USD/JPY Mid-Day Outlook

Daily Pivots: (S1) 151.86; (P) 152.16; (R1) 152.59; More...

USD/JPY is staying in consolidations below 153.26 and intraday bias stays neutral. Downside should be contained above 149.95 resistance turned support. Break of 153.26 will target 100% projection of 142.66 to 150.90 from 145.47 at 153.71. Firm break there will pave the way to 161.8% projection at 158.80. However, decisive break of 149.95 will bring deeper pullback to 55 D EMA (now at 148.48) instead.

In the bigger picture, current development suggests that corrective pattern from 161.94 (2024 high) has completed with three waves at 139.87. Larger up trend from 102.58 (2021 low) could be ready to resume through 161.94 high. On the downside, break of 145.47 support will dampen this bullish view and extend the corrective pattern with another falling leg.

USD/CHF Mid-Day Outlook

Daily Pivots: (S1) 0.8009; (P) 0.8033; (R1) 0.8067; More

USD/CHF is staying in consolidations below 0.8075 and intraday bias stays neutral. Price actions from 0.7828 are currently seen as correcting whole fall from 0.9200. Above 0.8075 will target 0.8170 resistance next. On the downside, though, break of 0.7944 support will bring retest of 0.7828 low instead.
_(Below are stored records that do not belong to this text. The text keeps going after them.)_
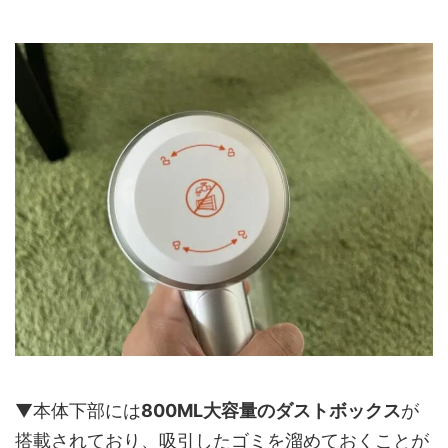
▼本体下部には
800ML大容量のダストボックス
が
搭載されており、吸引したゴミを溜めておくことが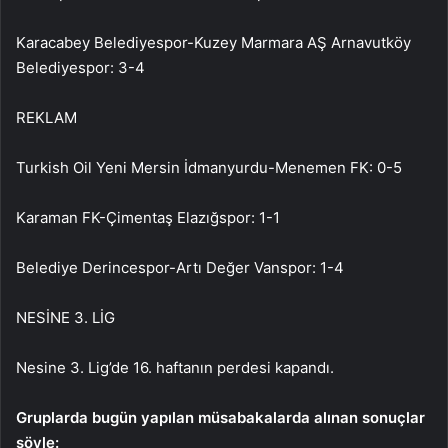
Karacabey Belediyespor-Kuzey Marmara AŞ Arnavutköy
Belediyespor: 3-4
REKLAM
Turkish Oil Yeni Mersin İdmanyurdu-Menemen FK: 0-5
Karaman FK-Çimentaş Elazığspor: 1-1
Belediye Derincespor-Artı Değer Vanspor: 1-4
NESİNE 3. LİG
Nesine 3. Lig’de 16. haftanın perdesi kapandı.
Gruplarda bugün yapılan müsabakalarda alınan sonuçlar
şöyle: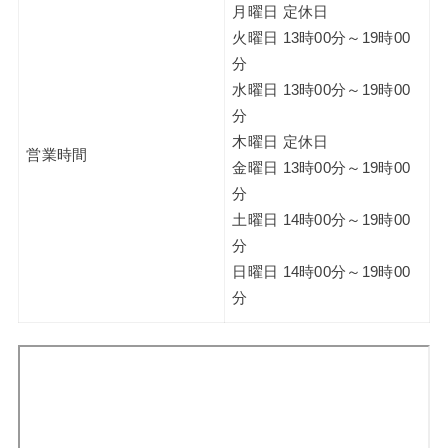
月曜日 定休日
火曜日 13時00分～19時00
分
水曜日 13時00分～19時00
分
木曜日 定休日
営業時間
金曜日 13時00分～19時00
分
土曜日 14時00分～19時00
分
日曜日 14時00分～19時00
分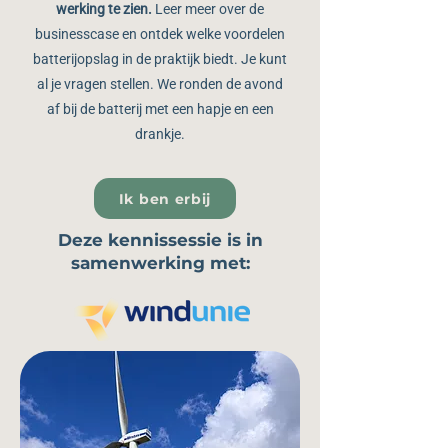
werking te zien.
Leer meer over de
businesscase en ontdek welke voordelen
batterijopslag in de praktijk biedt.
Je kunt
al je vragen stellen. We ronden de avond
af bij de batterij met een hapje en een
drankje.
Ik ben erbij
Deze kennissessie is in
samenwerking met: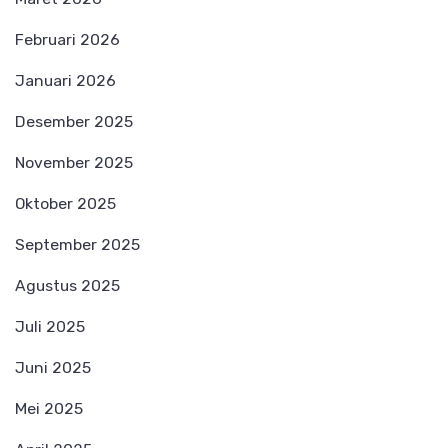
Februari 2026
Januari 2026
Desember 2025
November 2025
Oktober 2025
September 2025
Agustus 2025
Juli 2025
Juni 2025
Mei 2025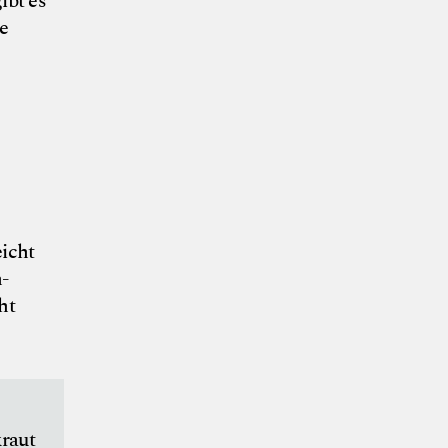
ibt es
ne
eicht
-
ht
kraut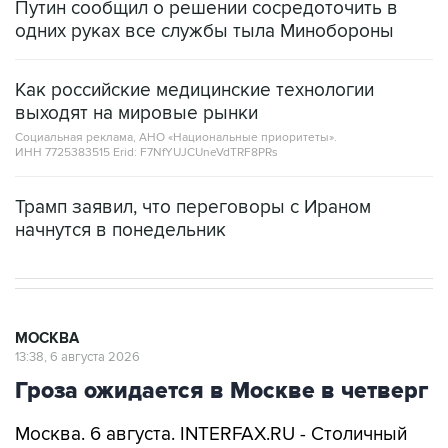
Путин сообщил о решении сосредоточить в
одних руках все службы тыла Минобороны
Как российские медицинские технологии
выходят на мировые рынки
Социальная реклама, АНО «Национальные приоритеты».
ИНН 7725383515 Erid: F7NfYUJCUneVdTRF8PRs
Трамп заявил, что переговоры с Ираном
начнутся в понедельник
МОСКВА
13:38, 6 августа 2026
Гроза ожидается в Москве в четверг
Москва. 6 августа. INTERFAX.RU - Столичный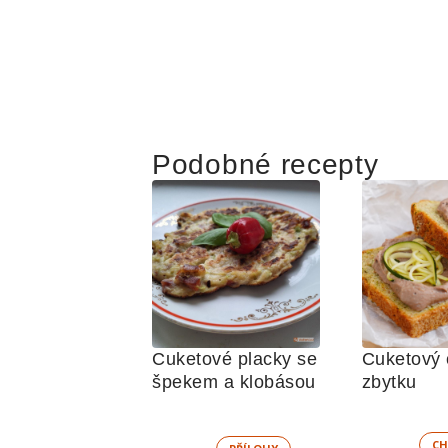
Podobné recepty
Cuketové placky se 
Cuketový 
špekem a klobásou
zbytku
CH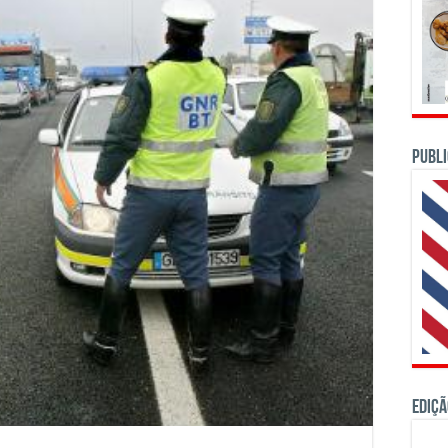
PUBLI
Ediçã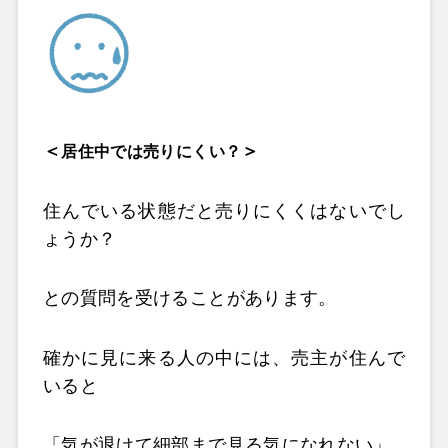
＜
＞
居住中では売りにくい？
住んでいる状態だと売りにくくはないでし
ょうか？
との質問を受けることがあります。
確かに見に来る人の中には、売主が住んで
いると
「気が退けて細部まで見る気になれない」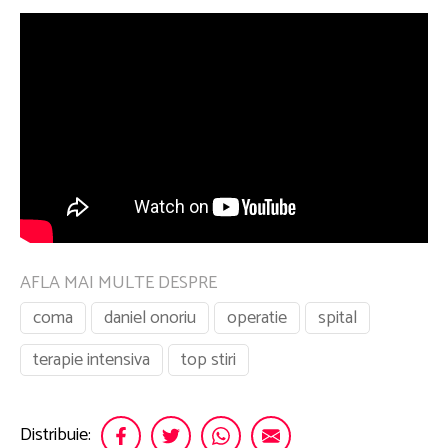
AFLA MAI MULTE DESPRE
coma
daniel onoriu
operatie
spital
terapie intensiva
top stiri
Distribuie: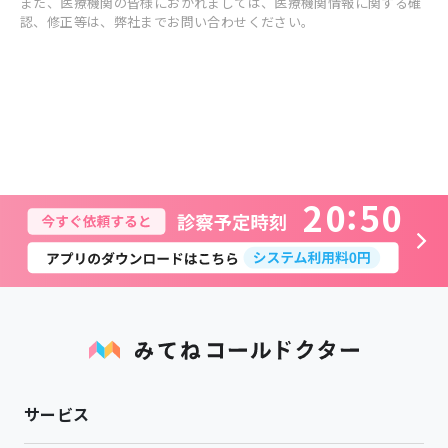
また、医療機関の皆様におかれましては、医療機関情報に関する確
認、修正等は、弊社までお問い合わせください。
2
0
5
0
サービス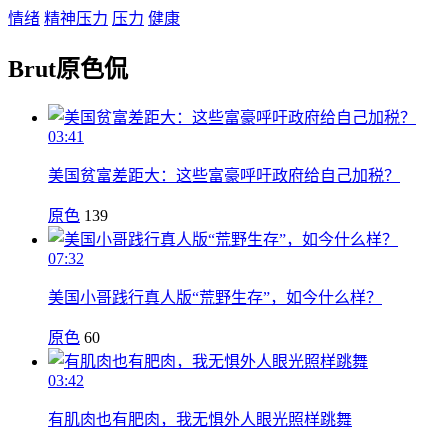
情绪
精神压力
压力
健康
Brut原色侃
03:41
美国贫富差距大：这些富豪呼吁政府给自己加税？
原色
139
07:32
美国小哥践行真人版“荒野生存”，如今什么样？
原色
60
03:42
有肌肉也有肥肉，我无惧外人眼光照样跳舞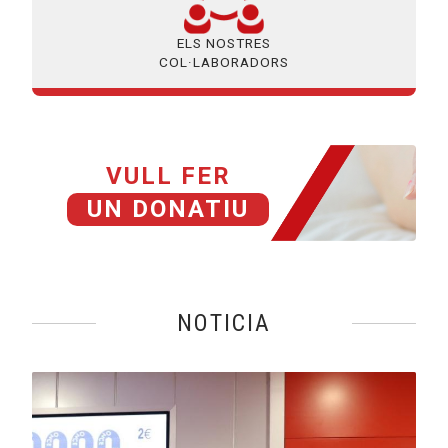
ELS NOSTRES
COL·LABORADORS
VULL FER
UN DONATIU
NOTICIA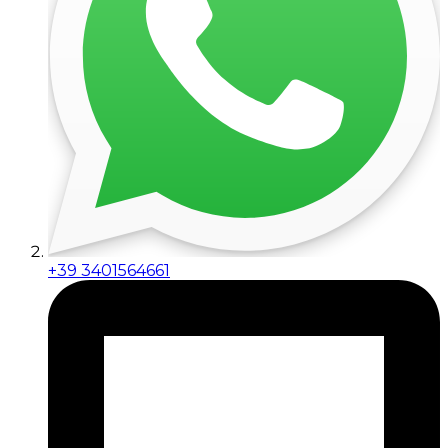
+39 3401564661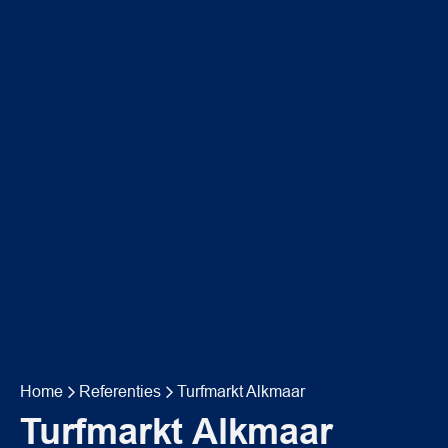
Home
Referenties
Turfmarkt Alkmaar
Turfmarkt Alkmaar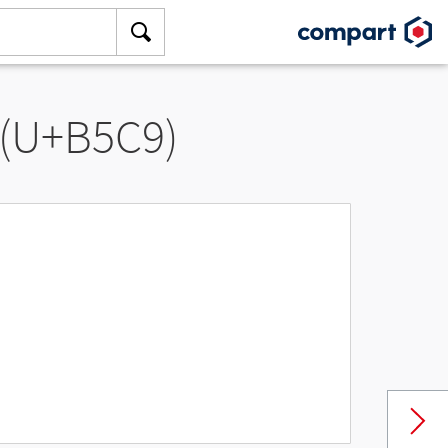
 (U+B5C9)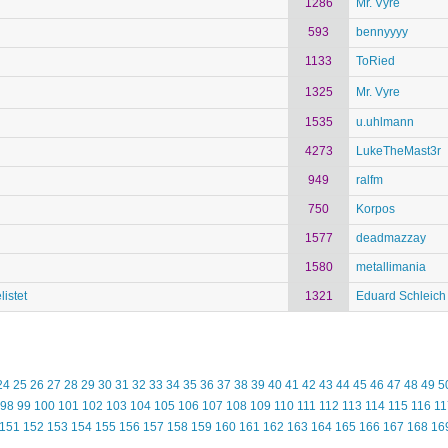
1286
Mr. Vyre
593
bennyyyy
1133
ToRied
1325
Mr. Vyre
1535
u.uhlmann
4273
LukeTheMast3r
949
ralfm
750
Korpos
1577
deadmazzay
1580
metallimania
istet
1321
Eduard Schleich
24
25
26
27
28
29
30
31
32
33
34
35
36
37
38
39
40
41
42
43
44
45
46
47
48
49
5
98
99
100
101
102
103
104
105
106
107
108
109
110
111
112
113
114
115
116
11
151
152
153
154
155
156
157
158
159
160
161
162
163
164
165
166
167
168
16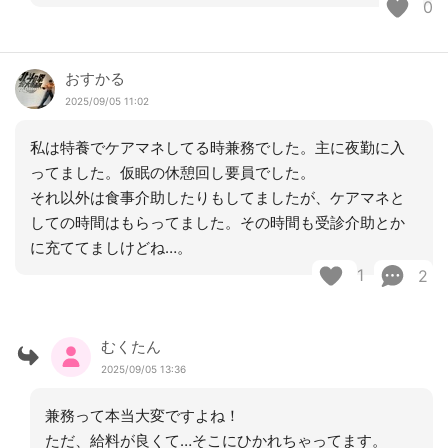
0
おすかる
2025/09/05 11:02
私は特養でケアマネしてる時兼務でした。主に夜勤に入
ってました。仮眠の休憩回し要員でした。
それ以外は食事介助したりもしてましたが、ケアマネと
しての時間はもらってました。その時間も受診介助とか
に充ててましけどね…。
1
2
むくたん
2025/09/05 13:36
兼務って本当大変ですよね！
ただ、給料が良くて…そこにひかれちゃってます。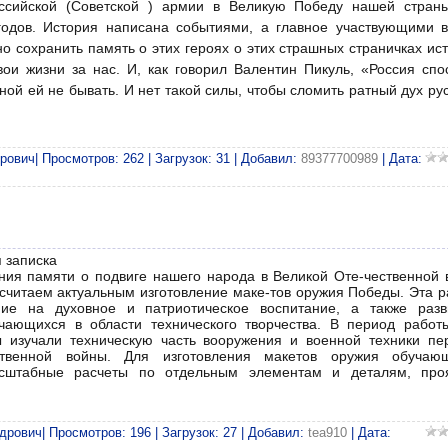
оссийской (Советской ) армии в Великую Победу нашей стран
годов. История написана событиями, а главное участвующими в
о сохранить память о этих героях о этих страшных страничках ис
вои жизни за нас. И, как говорил Валентин Пикуль, «Россия спо
й ей не бывать. И нет такой силы, чтобы сломить ратный дух рус
ович| Просмотров: 262 | Загрузок: 31 | Добавил:
89377700989
| Дата:
 записка
ния памяти о подвиге нашего народа в Великой Оте-чественной 
 считаем актуальным изготовление маке-тов оружия Победы. Эта р
ние на духовное и патриотическое воспитание, а также разв
чающихся в области технического творчества. В период работ
 изучали техническую часть вооружения и военной техники пе
ственной войны. Для изготовления макетов оружия обучаю
сштабные расчеты по отдельным элементам и деталям, про
рович| Просмотров: 196 | Загрузок: 27 | Добавил:
tea910
| Дата:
In the bigger picture, long term down trend from 1.0342 (2017 high) is still in progress. Next target is 100% projection of 1.0146 (2022 high) to 0.8332 from 0.9200 at 0.7382. In any case, outlook will stay bearish as long as 0.8332 support turned resistance holds (2023 low).

EUR/USD Mid-Day Outlook

Daily Pivots: (S1) 1.1542; (P) 1.1586; (R1) 1.1614; More

EUR/USD is staying in range above 1.1540 and intraday bias stays neutral. Deeper decline is expected as long as 1.1778 resistance holds. On the downside, break of 1.1540 will resume the fall from 1.1917 to 1.1390 , or further to 38.2% retracement of 1.0176 to 1.1917 at 1.1252.

In the bigger picture, considering bearish divergence condition in D MACD, a medium term top is likely in place at 1.1917, just ahead of 1.2 key psychological level. As long as 55 W EMA (now at 1.1274) holds, the up trend from 0.9534 (2022 low) is still extended to continue. Decisive break of 1.2000 will carry larger bullish implications. However, sustained trading below 55 W EMA will argue that rise from 0.9534 has completed as a three wave corrective bounce, and keep outlook bearish.

GBP/USD Mid-Day Outlook

Daily Pivots: (S1) 1.3309; (P) 1.3338; (R1) 1.3360; More...

Breach of 1.3260 suggests that GBP/USD's fall is resuming. Intraday bias is back on the downside for 1.3140 cluster (38.2% retracement of 1.2099 to 1.3787 at 1.3142). Strong support is expected from there to complete the corrective pattern from 1.3787. On the upside, above 1.3370 minor resistance will turn intraday bias neutral first.

In the bigger picture, rise from 1.0351 (2022 low) is still seen as a corrective move. Further rally could be seen to 61.8% projection of 1.0351 to 1.3433 (2024 high) from 1.2099 (2025 low) at 1.4004. But strong resistance could emerge from 1.4248 (2021 high) to limit upside. Sustained break of 55 W EMA (now at 1.3173) will argue that a medium term top has already formed and bring deeper fall back to 1.2099.